所得税法上の控除対象配偶者(①)がいる場合には、一定の金額の所得控除が受けられる「配偶者控除」の制度があります。
本人(②)の所得額や①の年齢にもよりますが、最高48万円まで控除可能です。①の年収が103万円を超えると、②は、配偶者控除の適用がなくなります。

ただし、①の年収が103万を超えると、直ちに②の所得控除がゼロになるわけでは無く、①の年収が201万円までは、「配偶者特別控除」が適用できます。②の所得額や①の年収額により、段階的に控除額が決められており、最高38万円から最低1万円の控除額になります。

これに似た制度として、「扶養控除」があります。上記と同様、控除対象扶養親族がいる場合には、一定の所得控除が受けられます。例えば、学生でアルバイト収入が年103万円を超えると、その親は扶養控除が適用できなくなります。

以上、「年収103万円の壁」にまつわる所得控除を解説しました。年収103万円以下で所得税がかからない場合でも、住民税の納付が発生する場合もあり、注意が必要です。住民税は、市町村が課税主体の地方税で、算出方法も市町村ごとに異なります。ホームページ等で確認しても良いでしょう。

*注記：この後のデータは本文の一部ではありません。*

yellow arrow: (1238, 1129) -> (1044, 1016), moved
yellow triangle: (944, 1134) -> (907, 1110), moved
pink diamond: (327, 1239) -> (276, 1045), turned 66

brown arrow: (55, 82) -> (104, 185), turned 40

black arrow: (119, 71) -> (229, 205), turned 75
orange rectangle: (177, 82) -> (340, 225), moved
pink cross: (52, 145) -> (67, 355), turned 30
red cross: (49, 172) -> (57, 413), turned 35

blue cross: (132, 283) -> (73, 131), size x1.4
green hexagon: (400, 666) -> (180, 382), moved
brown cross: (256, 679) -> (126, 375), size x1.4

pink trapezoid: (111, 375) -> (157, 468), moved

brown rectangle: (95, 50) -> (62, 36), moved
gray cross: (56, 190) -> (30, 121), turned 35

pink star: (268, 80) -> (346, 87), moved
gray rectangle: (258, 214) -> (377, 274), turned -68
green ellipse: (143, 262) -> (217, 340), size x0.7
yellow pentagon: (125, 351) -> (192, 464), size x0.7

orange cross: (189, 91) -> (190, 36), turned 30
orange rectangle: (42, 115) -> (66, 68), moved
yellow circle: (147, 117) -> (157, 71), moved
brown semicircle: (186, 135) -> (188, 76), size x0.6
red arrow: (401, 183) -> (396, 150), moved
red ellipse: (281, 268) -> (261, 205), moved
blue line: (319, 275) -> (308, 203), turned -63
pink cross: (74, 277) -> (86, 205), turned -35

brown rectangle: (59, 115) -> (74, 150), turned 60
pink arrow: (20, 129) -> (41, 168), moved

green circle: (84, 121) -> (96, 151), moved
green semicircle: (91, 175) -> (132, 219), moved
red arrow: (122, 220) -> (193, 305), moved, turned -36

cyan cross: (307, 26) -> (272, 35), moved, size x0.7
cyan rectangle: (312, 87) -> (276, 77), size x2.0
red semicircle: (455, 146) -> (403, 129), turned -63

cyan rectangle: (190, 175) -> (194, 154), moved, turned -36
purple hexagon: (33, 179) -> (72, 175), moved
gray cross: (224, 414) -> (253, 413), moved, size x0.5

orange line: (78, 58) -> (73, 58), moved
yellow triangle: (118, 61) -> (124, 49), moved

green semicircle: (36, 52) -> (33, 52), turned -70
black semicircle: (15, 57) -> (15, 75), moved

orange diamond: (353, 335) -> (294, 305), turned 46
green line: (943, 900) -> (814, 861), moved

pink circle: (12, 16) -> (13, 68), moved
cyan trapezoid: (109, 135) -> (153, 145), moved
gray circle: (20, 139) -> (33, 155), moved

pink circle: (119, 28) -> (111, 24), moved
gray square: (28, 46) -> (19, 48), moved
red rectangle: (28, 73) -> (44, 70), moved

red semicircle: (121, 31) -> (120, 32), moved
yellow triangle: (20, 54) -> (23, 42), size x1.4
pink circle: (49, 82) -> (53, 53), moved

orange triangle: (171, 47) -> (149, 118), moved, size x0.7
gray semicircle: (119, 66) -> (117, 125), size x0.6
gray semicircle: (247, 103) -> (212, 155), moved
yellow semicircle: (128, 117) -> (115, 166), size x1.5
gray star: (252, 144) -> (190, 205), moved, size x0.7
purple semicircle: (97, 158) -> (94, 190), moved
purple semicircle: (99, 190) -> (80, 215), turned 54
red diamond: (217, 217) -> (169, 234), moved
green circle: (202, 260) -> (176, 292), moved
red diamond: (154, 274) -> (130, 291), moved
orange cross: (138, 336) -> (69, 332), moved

このほか、一定の場合に社会保険料が発生する「106万円の壁」や、「130万円の壁」等も存在します。所得税の壁だけではなく、社会保険料の壁も併せて検討しないと、手取りを増やす効果は薄まると思われます。税等の負担を理解し、ご自身やご家族全体でメリットを得られるよう調整することもひとつの考え方です。気になる方は、税理士ら専門家に相談しましょう。